The recruiter with the 167th Airlift Wing was named as a "Top Producer" for December among Air National Guard recruiters across the nation. NGB runs the numbers to see which recruiter is the top producer each month as well as on a weekly basis during that particular time period.
In the first week of December she recruited six people to join the air base in Martinsburg. As a recruiter she is expected to meet a monthly quota of at least three enlistments.
"I've got 200 percent of my goal in the first week of the month," Myers said as she sat in her office on Wednesday morning, Dec. 15. In October she enlisted half a dozen during the entire month.

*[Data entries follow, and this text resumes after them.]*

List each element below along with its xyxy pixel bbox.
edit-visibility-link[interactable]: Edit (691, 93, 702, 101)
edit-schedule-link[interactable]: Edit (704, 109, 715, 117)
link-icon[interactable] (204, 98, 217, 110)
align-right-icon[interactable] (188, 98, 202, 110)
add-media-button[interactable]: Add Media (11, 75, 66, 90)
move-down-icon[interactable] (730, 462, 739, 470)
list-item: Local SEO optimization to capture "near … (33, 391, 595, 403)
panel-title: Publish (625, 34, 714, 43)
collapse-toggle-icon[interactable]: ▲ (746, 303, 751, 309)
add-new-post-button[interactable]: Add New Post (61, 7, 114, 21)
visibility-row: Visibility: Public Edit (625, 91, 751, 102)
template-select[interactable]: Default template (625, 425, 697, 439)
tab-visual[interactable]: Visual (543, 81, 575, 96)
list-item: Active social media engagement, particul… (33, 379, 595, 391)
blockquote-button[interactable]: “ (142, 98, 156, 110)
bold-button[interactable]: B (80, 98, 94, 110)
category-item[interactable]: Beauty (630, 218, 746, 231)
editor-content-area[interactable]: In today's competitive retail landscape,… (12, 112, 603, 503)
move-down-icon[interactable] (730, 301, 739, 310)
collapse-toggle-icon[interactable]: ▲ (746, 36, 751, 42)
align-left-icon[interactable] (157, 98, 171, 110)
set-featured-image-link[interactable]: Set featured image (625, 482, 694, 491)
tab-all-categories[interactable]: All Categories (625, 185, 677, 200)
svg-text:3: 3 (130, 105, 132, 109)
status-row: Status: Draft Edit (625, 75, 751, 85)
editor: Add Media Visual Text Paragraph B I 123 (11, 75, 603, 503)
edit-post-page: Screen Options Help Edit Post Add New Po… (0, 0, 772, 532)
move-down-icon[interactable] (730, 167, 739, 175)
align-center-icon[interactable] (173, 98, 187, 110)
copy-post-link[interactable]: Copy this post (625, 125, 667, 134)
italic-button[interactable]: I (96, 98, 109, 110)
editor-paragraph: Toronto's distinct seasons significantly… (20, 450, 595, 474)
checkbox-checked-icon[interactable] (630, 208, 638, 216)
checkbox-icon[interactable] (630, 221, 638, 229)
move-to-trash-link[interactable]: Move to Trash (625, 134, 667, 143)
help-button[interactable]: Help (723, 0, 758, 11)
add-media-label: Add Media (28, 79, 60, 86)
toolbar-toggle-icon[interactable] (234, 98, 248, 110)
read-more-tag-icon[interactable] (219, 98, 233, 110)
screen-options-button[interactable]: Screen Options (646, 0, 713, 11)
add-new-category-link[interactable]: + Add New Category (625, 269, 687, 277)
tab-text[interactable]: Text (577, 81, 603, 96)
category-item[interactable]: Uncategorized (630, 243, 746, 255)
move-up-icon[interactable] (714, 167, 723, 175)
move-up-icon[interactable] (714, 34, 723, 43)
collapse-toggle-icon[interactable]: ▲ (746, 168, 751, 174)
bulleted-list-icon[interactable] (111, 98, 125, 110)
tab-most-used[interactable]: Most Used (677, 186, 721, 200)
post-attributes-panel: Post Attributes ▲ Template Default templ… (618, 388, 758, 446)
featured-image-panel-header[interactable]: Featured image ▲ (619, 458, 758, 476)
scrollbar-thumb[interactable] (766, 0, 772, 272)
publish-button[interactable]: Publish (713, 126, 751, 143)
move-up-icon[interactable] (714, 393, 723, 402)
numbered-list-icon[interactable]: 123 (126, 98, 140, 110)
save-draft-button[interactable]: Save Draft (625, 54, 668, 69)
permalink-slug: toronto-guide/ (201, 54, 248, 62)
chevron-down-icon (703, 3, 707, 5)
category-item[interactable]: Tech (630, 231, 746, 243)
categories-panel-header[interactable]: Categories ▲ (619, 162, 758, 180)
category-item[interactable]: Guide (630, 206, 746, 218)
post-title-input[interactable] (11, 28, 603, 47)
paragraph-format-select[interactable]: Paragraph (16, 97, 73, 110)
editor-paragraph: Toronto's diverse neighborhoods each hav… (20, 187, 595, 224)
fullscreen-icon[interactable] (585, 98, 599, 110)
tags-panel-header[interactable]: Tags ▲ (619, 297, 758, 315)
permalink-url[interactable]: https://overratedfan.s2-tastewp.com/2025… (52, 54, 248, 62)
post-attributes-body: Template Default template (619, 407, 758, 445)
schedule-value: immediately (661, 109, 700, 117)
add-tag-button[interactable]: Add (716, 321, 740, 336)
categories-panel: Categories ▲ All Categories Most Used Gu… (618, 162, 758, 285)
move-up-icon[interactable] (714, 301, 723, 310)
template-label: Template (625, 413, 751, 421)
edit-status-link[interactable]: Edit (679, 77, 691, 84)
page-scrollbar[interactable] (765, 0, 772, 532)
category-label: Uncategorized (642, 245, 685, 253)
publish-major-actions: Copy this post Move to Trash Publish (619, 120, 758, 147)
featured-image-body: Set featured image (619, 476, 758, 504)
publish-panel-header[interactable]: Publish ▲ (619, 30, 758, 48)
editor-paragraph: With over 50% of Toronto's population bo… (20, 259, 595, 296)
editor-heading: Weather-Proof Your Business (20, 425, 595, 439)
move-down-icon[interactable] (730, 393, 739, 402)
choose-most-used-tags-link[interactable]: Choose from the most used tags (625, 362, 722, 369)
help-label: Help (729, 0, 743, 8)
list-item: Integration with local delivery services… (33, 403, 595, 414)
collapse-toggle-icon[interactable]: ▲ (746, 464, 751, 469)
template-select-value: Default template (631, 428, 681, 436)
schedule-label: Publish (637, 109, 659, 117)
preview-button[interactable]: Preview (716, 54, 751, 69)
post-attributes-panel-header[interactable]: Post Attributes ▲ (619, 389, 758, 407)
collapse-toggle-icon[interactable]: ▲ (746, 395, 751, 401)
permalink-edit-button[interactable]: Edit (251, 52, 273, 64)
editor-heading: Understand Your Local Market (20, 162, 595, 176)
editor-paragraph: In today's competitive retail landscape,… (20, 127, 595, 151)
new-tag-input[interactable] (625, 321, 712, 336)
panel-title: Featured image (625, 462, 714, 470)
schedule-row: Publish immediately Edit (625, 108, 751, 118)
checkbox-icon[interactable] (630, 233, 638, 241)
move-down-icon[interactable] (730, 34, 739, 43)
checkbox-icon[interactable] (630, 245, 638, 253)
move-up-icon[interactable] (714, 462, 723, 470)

The Martinsburg resident has been a member of the 167th Airlift Wing for more than 14 years, first as a graphic artist in the unit's multimedia center and then as an information management specialist with the maintenance squadron.
"I'm from a long line of successful recruiters," Myers points out between meetings with potential enlistees. Tech Sgt. Jeremy A. Miller, recruiting office supervisor, and fellow recruiter Staff Sgt. Kevin E. Rhodes II have both been honored in the past by NGB for their recruitment efforts.

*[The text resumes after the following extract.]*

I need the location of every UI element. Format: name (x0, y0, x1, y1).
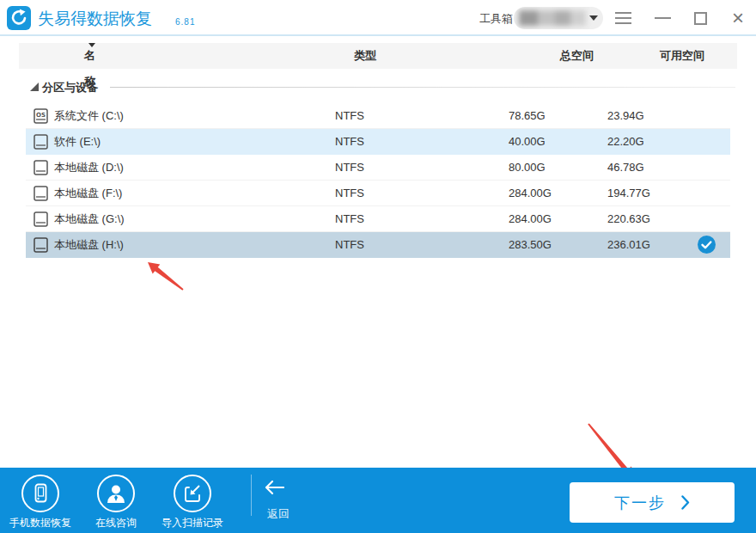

Myers said she was inspired to become a recruiter because she wanted to make a difference, one life at a time.
"I can be instrumental making a difference in someone's life," she wrote on the ANG "Top Performer" questionnaire which will be featured in an upcoming newsletter published for recruiters across the nation.
"It is a pretty amazing feeling knowing you are helping someone make the biggest most significant decision in their life," she wrote.
Myers may be new to recruiting among many of her peers, but she is already gaining a stellar reputation. Upon her graduation from recruiting school at Lackland Air Force Base in Texas last May, she was recognized for her outstanding academic achievement and named Distinguished Graduate.
If you ask Myers how many men and women she has recruited for the West Virginia Air National Guard during her career so far, she looks across her desk at a single Christmas card she designed.
"I've sent out 23," she said matter-of-factly. "It's just a way to keep in touch with them."
And each person she has recruited has literally left her with an indelible impression. Everyone that she enlists into the 167th Airlift Wing signs their names on a huge painting of the unit's shield which Myers painted back in 1999 while a graphic artist. The oversized board encased in a wooden frame features prominently on the front wall of her small office.
When asked which Air Force Specialty Code aka job are the most currently sought after, Myers lists maintenance, medical and security forces.
"Maintenance jobs can lead to full-time employment on the base," she said.
As for the two latter: "People want to obtain skills that they can use on the outside."
Myers credits the hands-off management approach by Miller that helps her and Rhodes succeed in their mission to recruit the next generation of leaders at the air base.
"His guidance has been instrumental in my success," she said of Miller. "He allows us the flexibility required to do what needs to be done to get the job done."
"He believes in us, trusts us," Myers said. "He doesn't micromanage and gives us free reign."
Adding" "Obviously we are doing something right."